Conceptually, this is exactly how a concatenated pattern should match.
*Note that `freeMoveTo` will be shown after.*
> Concat p1 p2 -> do
> nfa1 <- buildNFA p1
> nfa2 <- buildNFA p2
>
> let freeMoves = map (freeMoveTo nfa2) $ acceptStates nfa1
>
> return $ NFA
> (rules nfa1 ++ freeMoves ++ rules nfa2)
> (currentStates nfa1)
> (acceptStates nfa2)
We can implement choice by creating a new starting state, and connecting
it to both sub-patterns' NFAs via Free Moves. Now the machine will jump
into both NFAs at once, and the composed machine will accept the input
if either of the paths leads to an accept state.
> Choose p1 p2 -> do
> s2 <- nextId
> nfa1 <- buildNFA p1
> nfa2 <- buildNFA p2
>
> let freeMoves =
> [ freeMoveTo nfa1 s2
> , freeMoveTo nfa2 s2
> ]
>
> return $ NFA
> (freeMoves ++ rules nfa1 ++ rules nfa2) [s2]

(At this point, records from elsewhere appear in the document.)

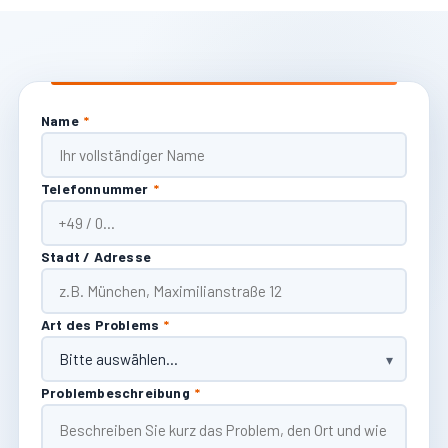
Name
*
Telefonnummer
*
Stadt / Adresse
Art des Problems
*
Problembeschreibung
*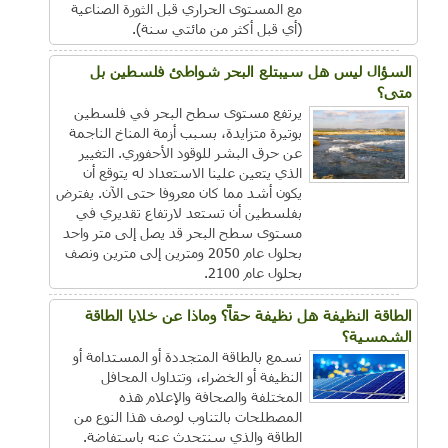
مع المستوى الحراري قبل الثورة الصناعية
(أي قبل أكثر من مائتي سنة).
السؤال ليس هل سيبتلع البحر شواطئ فلسطين بل
متى؟
يرتفع مستوى سطح البحر في فلسطين
بوتيرة متزايدة، بسبب أزمة المناخ الناجمة
عن حرق البشر للوقود الأحفوري. التغيير
الذي يتعين علينا الاستعداد له يتوقع أن
يكون أشد مما كان معروفا حتى الآن. يفترض
بفلسطين أن تستعد لارتفاع تقديري في
مستوى سطح البحر قد يصل إلى متر واحد
بحلول عام 2050 ومترين إلى مترين ونصف
بحلول عام 2100.
الطاقة النظيفة هل نظيفة حقاً؟ وماذا عن خلايا الطاقة
الشمسية؟
نسمع بالطاقة المتجددة أو المستدامة أو
النظيفة أو الخضراء، وتتداول المحافل
المختلفة والصحافة والإعلام هذه
المصطلحات بالتناوب لوصف هذا النوع من
الطاقة والذي سنتحدث عنه باستفاضة.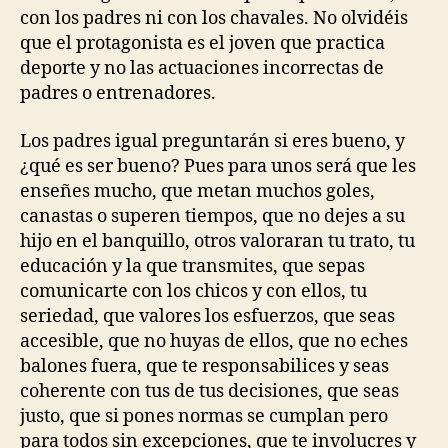
con los padres ni con los chavales. No olvidéis
que el protagonista es el joven que practica
deporte y no las actuaciones incorrectas de
padres o entrenadores.
Los padres igual preguntarán si eres bueno, y
¿qué es ser bueno? Pues para unos será que les
enseñes mucho, que metan muchos goles,
canastas o superen tiempos, que no dejes a su
hijo en el banquillo, otros valoraran tu trato, tu
educación y la que transmites, que sepas
comunicarte con los chicos y con ellos, tu
seriedad, que valores los esfuerzos, que seas
accesible, que no huyas de ellos, que no eches
balones fuera, que te responsabilices y seas
coherente con tus de tus decisiones, que seas
justo, que si pones normas se cumplan pero
para todos sin excepciones, que te involucres y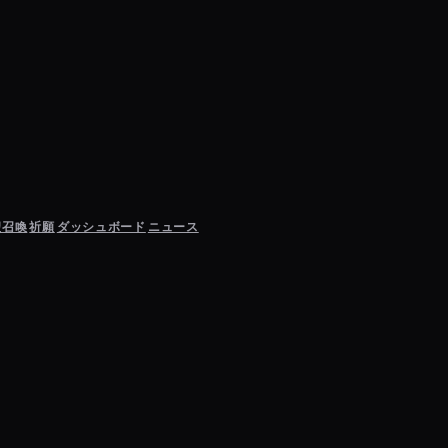
聖召喚
祈願
ダッシュボード
ニュース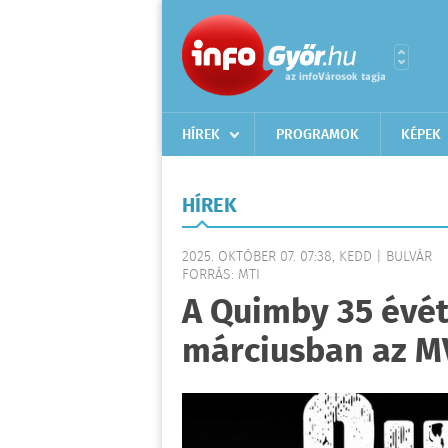
HÍREK
PROGRAMOK
KÉPEK
HÍREK
2025. OKTÓBER 07. 07:38, KEDD | BULVÁR
FORRÁS: MTI
A Quimby 35 évét
márciusban az 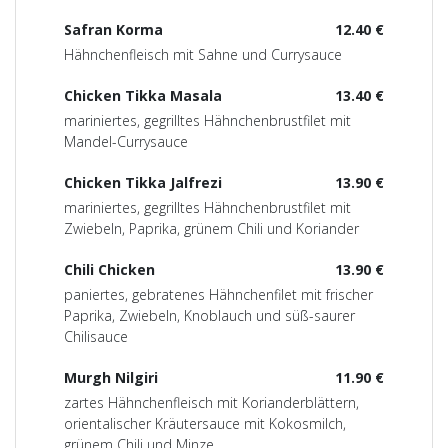
Safran Korma
12.40 €
Hähnchenfleisch mit Sahne und Currysauce
Chicken Tikka Masala
13.40 €
mariniertes, gegrilltes Hähnchenbrustfilet mit
Mandel-Currysauce
Chicken Tikka Jalfrezi
13.90 €
mariniertes, gegrilltes Hähnchenbrustfilet mit
Zwiebeln, Paprika, grünem Chili und Koriander
Chili Chicken
13.90 €
paniertes, gebratenes Hähnchenfilet mit frischer
Paprika, Zwiebeln, Knoblauch und süß-saurer
Chilisauce
Murgh Nilgiri
11.90 €
zartes Hähnchenfleisch mit Korianderblättern,
orientalischer Kräutersauce mit Kokosmilch,
grünem Chili und Minze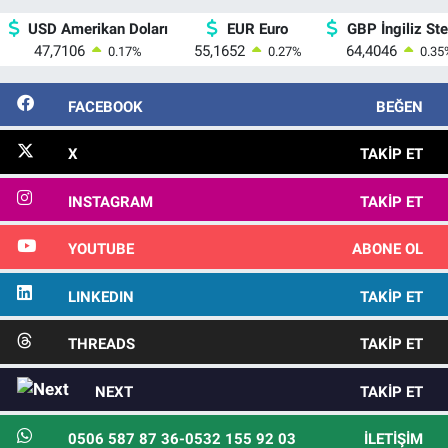
USD Amerikan Doları
EUR Euro
GBP İngiliz Ster
47,7106
55,1652
64,4046
0.17
%
0.27
%
0.35
FACEBOOK
BEĞEN
X
TAKIP ET
INSTAGRAM
TAKIP ET
YOUTUBE
ABONE OL
LINKEDIN
TAKIP ET
THREADS
TAKIP ET
NEXT
TAKIP ET
0506 587 87 36-0532 155 92 03
İLETIŞIM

> (acceptStates nfa1 ++ acceptStates nfa2)
>
A repeated pattern is probably hardest to wrap your head around. We need
to first convert the sub-pattern to an NFA, then we'll connect up a new
start state via a Free Move (to match 0 occurrences), then we'll connect
the accept state back to the start state (to match repetitions of the
pattern).
> Repeat p -> do
> s2 <- nextId
> nfa <- buildNFA p
>
> let initMove = freeMoveTo nfa s2
> freeMoves = map (freeMoveTo nfa) $ acceptStates nfa
>
> return $ NFA
> (initMove : rules nfa ++ freeMoves) [s2]
> (s2: acceptStates nfa)
>
And finally, our little helper which connects some state up to an NFA via
a Free Move.
> where
> freeMoveTo :: NFA -> SID -> Rule
> freeMoveTo nfa s = Rule s Nothing (currentStates nfa)
<h2>That's It</h2>
I want to give a big thanks to Tom Stuart for writing Understanding
Computation. That book has opened my eyes in so many ways. I understand
why he chose Ruby as the book's implementation language, but I find
Haskell to be better-suited to these sorts of modeling tasks. Hopefully
he doesn't mind me exploring that by rewriting some of his examples.